Lors des Journées francophones de la schizophrénie 2006, le Dr Marco MERLO a donné une conférence sur la schizophrénie et les signes précurseurs. Il a aussi décrit les facteurs de risque et le travail d’évaluation, de prévention et de traitement réalisé par JADE.
Ce n'est pas la première fois que le Dr Merlo nous parle de son service. Pour plus d'information sur le travail de JADE, voir:
- Jeunes adultes avec troubles psychiques débutants (JADE) (11 mars 2005)
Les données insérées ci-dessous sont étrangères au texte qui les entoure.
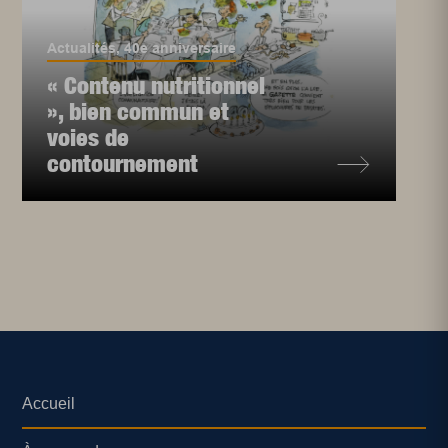
Actualités
,
40e anniversaire
« Contenu nutritionnel
», bien commun et
voies de
contournement
Accueil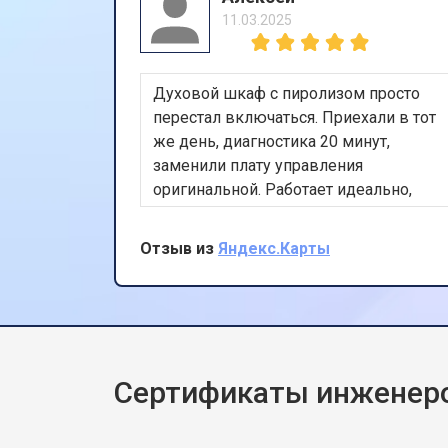
11.03.2025
Духовой шкаф с пиролизом просто
перестал включаться. Приехали в тот
же день, диагностика 20 минут,
заменили плату управления
оригинальной. Работает идеально,
цена не изменилась после осмотра.
Очень доволен скоростью и
Отзыв из
Яндекс.Карты
качеством.
Сертификаты инженер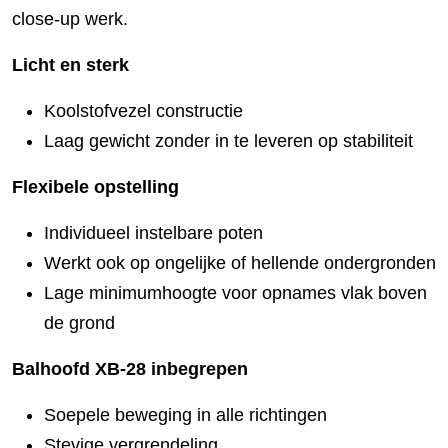
close-up werk.
Licht en sterk
Koolstofvezel constructie
Laag gewicht zonder in te leveren op stabiliteit
Flexibele opstelling
Individueel instelbare poten
Werkt ook op ongelijke of hellende ondergronden
Lage minimumhoogte voor opnames vlak boven
de grond
Balhoofd XB-28 inbegrepen
Soepele beweging in alle richtingen
Stevige vergrendeling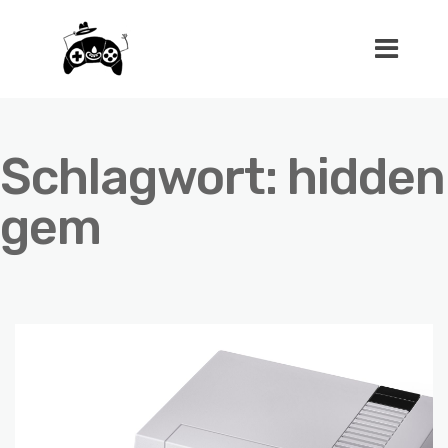
Schlagwort:
hidden
gem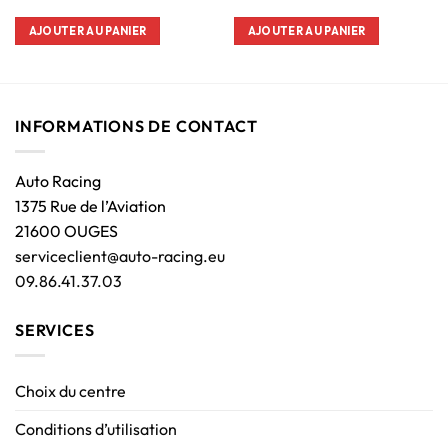
AJOUTER AU PANIER
AJOUTER AU PANIER
INFORMATIONS DE CONTACT
Auto Racing
1375 Rue de l’Aviation
21600 OUGES
serviceclient@auto-racing.eu
09.86.41.37.03
SERVICES
Choix du centre
Conditions d’utilisation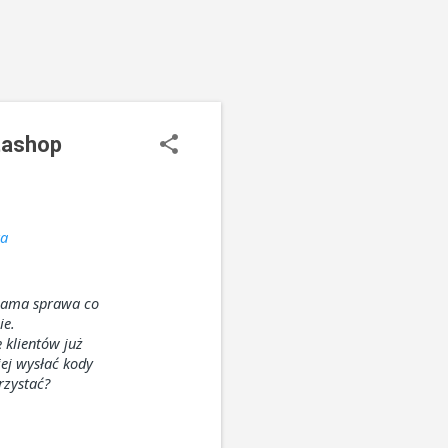
stashop
ra
 sama sprawa co
ie.
 klientów już
iej wysłać kody
rzystać?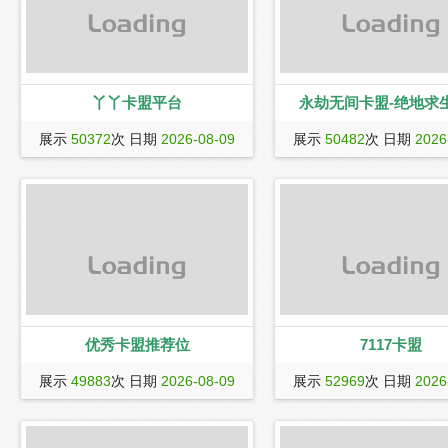
丫丫卡盟平台
永劫无间卡盟-绝地求
丫丫卡盟平台
9557卡盟(www.9557km.cn)
展示
50372
次 日期
2026-08-09
展示
50482
次 日期
2026
的永劫无间卡盟,绝地求生卡盟
卡盟,吃鸡卡盟,无畏契约卡盟,
卡盟,lol英雄联盟,辅助卡盟,dn
铲之战卡盟,APEX卡盟,csgo
般的售后,低价批卡卡盟,ios手
热门游戏辅助卡密和游戏黑号
购买的平台总站!
优秀卡盟推荐位
7117卡盟
大的萨达
7117卡盟（www.7117km.c
展示
49883
次 日期
2026-08-09
展示
52969
次 日期
2026
的游戏辅助卡盟,主打永劫无间
无间辅助,绝地求生辅助,绝地
盟,CF辅助,CF卡盟,LOL卡盟,L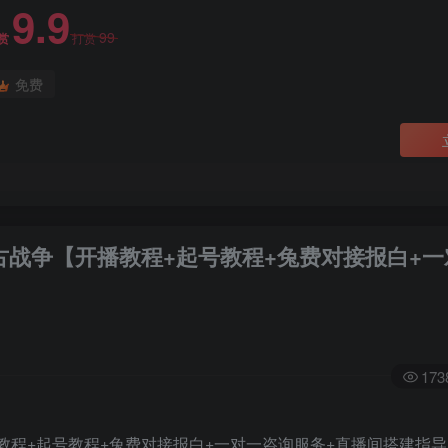
9.9
99
赏
打赏
免费
远古战争【开播教程+起号教程+兔费对接报白+
173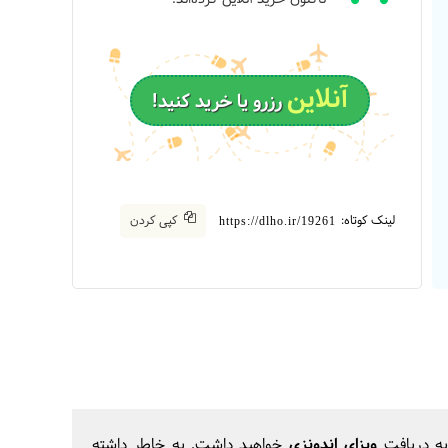
آنلاین
رزرو یا خرید کنید!
لینک کوتاه:
کپی کردن
https://dlho.ir/19261
به دریافت
ویزای اندونزی
خواهید داشت. به خاطر داشته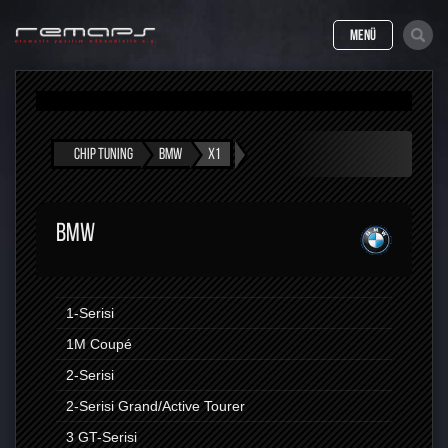
MENÜ
CHIP TUNING
BMW
X1
BMW
1-Serisi
1M Coupé
2-Serisi
2-Serisi Grand/Active Tourer
3 GT-Serisi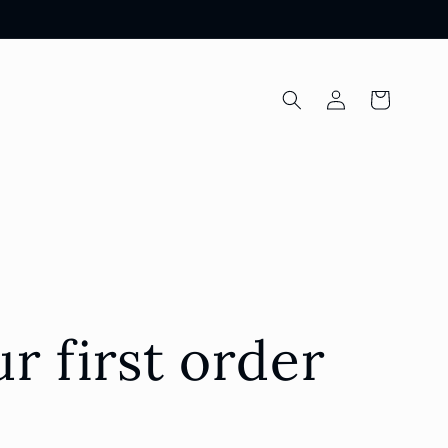
Einloggen
Warenkorb
r first order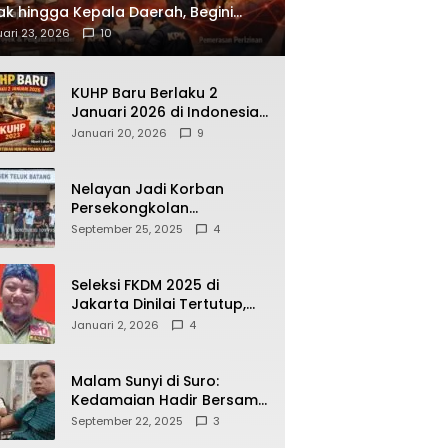
ak hingga Kepala Daerah, Begini
ah Korupsi yang Terbongkar
ari 23, 2026
10
KUHP Baru Berlaku 2
Januari 2026 di Indonesia,
Apa Dampaknya bagi
Januari 20, 2026
9
Kehidupan Warga? Ini
Aturan Kunci yang Wajib
Dipahami Publik
Nelayan Jadi Korban
Persekongkolan
Penyelewengan BBM
September 25, 2025
4
Bersubsidi di SPBU
64.78809 Teluk Batang
Seleksi FKDM 2025 di
Jakarta Dinilai Tertutup,
Transparansi
Januari 2, 2026
4
Pemerintahan Pramono–
Rano Dipertanyakan
Malam Sunyi di Suro:
Kedamaian Hadir Bersama
Secangkir Kopi Hangat
September 22, 2025
3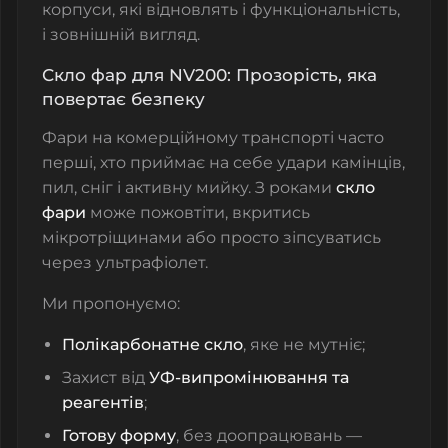
корпуси
, які відновлять і функціональність,
і зовнішній вигляд.
Скло фар для NV200: Прозорість, яка
повертає безпеку
Фари на комерційному транспорті часто
перші, хто приймає на себе удари камінців,
пил, сніг і активну мийку. З роками
скло
фари
може пожовтіти, вкритись
мікротріщинами або просто зіпсуватись
через ультрафіолет.
Ми пропонуємо:
Полікарбонатне скло
, яке не мутніє;
Захист від
УФ-випромінювання та
реагентів
;
Готову форму
, без доопрацювань —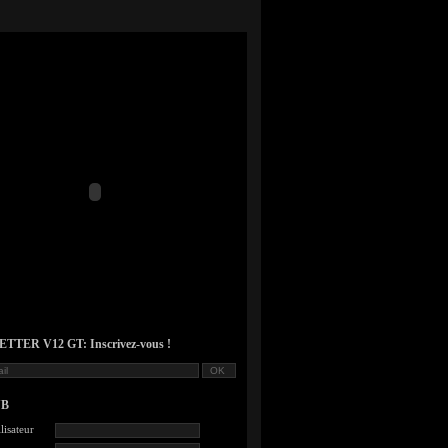
TER V12 GT: Inscrivez-vous !
UB
lisateur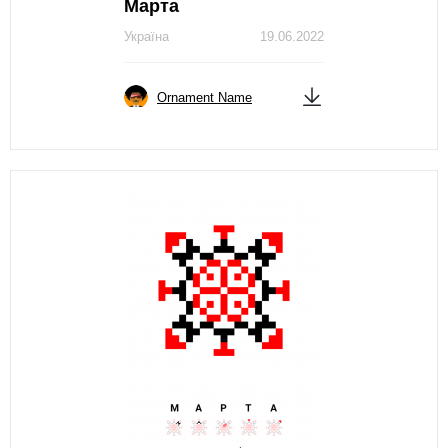
Марта
Україна
19.06.2022
Ornament Name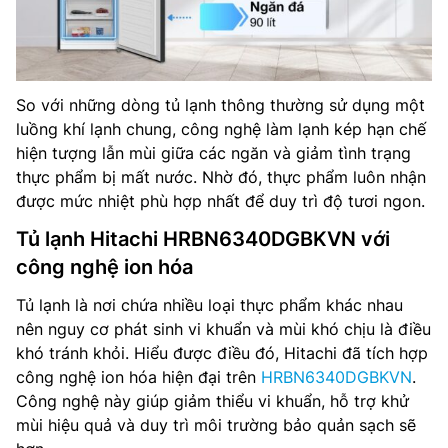
So với những dòng tủ lạnh thông thường sử dụng một
luồng khí lạnh chung, công nghệ làm lạnh kép hạn chế
hiện tượng lẫn mùi giữa các ngăn và giảm tình trạng
thực phẩm bị mất nước. Nhờ đó, thực phẩm luôn nhận
được mức nhiệt phù hợp nhất để duy trì độ tươi ngon.
Tủ lạnh Hitachi HRBN6340DGBKVN với
công nghệ ion hóa
Tủ lạnh là nơi chứa nhiều loại thực phẩm khác nhau
nên nguy cơ phát sinh vi khuẩn và mùi khó chịu là điều
khó tránh khỏi. Hiểu được điều đó, Hitachi đã tích hợp
công nghệ ion hóa hiện đại trên
HRBN6340DGBKVN
.
Công nghệ này giúp giảm thiểu vi khuẩn, hỗ trợ khử
mùi hiệu quả và duy trì môi trường bảo quản sạch sẽ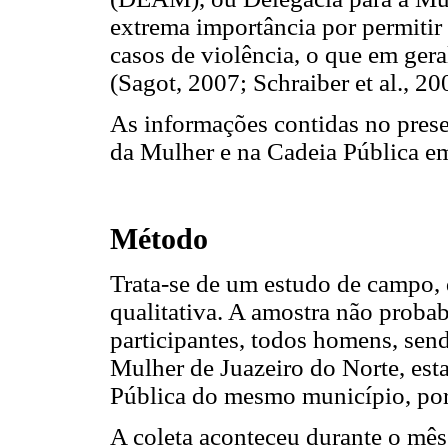
extrema importância por permitir
casos de violência, o que em ger
(Sagot, 2007; Schraiber et al., 20
As informações contidas no prese
da Mulher e na Cadeia Pública em
Método
Trata-se de um estudo de campo, 
qualitativa. A amostra não probab
participantes, todos homens, sen
Mulher de Juazeiro do Norte, est
Pública do mesmo município, por
A coleta aconteceu durante o mês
- Mise au point à propos des médicaments pour le traitement des psychoses (8 novembre 2004)
Incidence
La prévalence de la schizophrénie dans une population n’est pas la même partout, contrairement à ce que l'on a longtemps cru. Si c’était la même (1%) partout dans le monde, a-t-il remarqué, la prévention ne servirait à rien! En fait, l’évidence récente montre que l’incidence varie d’un endroit et d'une société à un/e autre (avec un écart possible de 8/100'000 jusqu'à 45/100'000 pour les nouveaux cas). Cela varie aussi dans le temps: chez nous, on assiste à une augmentation ces dernières années. Ceci est dû à des facteurs sociaux, économiques et culturels qui jouent un rôle dans le déclenchement de la schizophrénie.
Diagnostique et intervention
Le Dr Merlo a insisté sur l'importance d’intervenir aussi tôt que possible dans la maladie. A JADE, on intervient soit dans la phase "prodromique" qui précède l'apparition d'un psychose, soit dans celle de transition, soit après un premier épisode psychotique. Dans la phase prodromique, l'intervention précoce peut permettre une rémission complète ou partielle.
Dans cette phase, les symptômes sont non spécifiques à la schizophrénie; le diagnostic est donc difficile. Ils peuvent inclure: irritation, changements d'humeur, perte de motivation, difficultés de concentration; la personne peut ressentir des phases d'accélération ou de ralentissement du cours de la pensée.
Mais comme ces symptômes sont non spécifiques, il faut observer la personne sur une certaine durée. Ce n'est pas parce qu'elle montre quelques-uns de ces "premières signes" qu'on doit conclure qu'elle risque de tomber malade! Il pourrait aussi s'agir d'une crise de l'adolescence. Ce n'est donc pas les signes eux-mêmes qui sont importants, mais leur durée et leur évolution dans le temps.
La perspective de l'entourage est aussi très importante: il est bien placé pour noter des changements majeurs de comportement, par exemple une diminution des performances scolaires ou professionnelles, un retrait social, une diminution d'activité, de motivation, une désinsertion progressive et une sorte de divorce de la réalité. Pour le Dr Merlo, une bonne collaboration entre l'équipe soignante et la famille, au début de la maladie, favorise la rémission.
Facteurs de risque
Parmi les facteurs de risque, le Dr Merlo cite : des difficultés intra-familiales de communication, la maladie psychique d'un ou des deux parents, des événements importants de vie, l’absence de réseaux non-familiaux, la consommation d'alcool et drogues (particulièrement le cannabis).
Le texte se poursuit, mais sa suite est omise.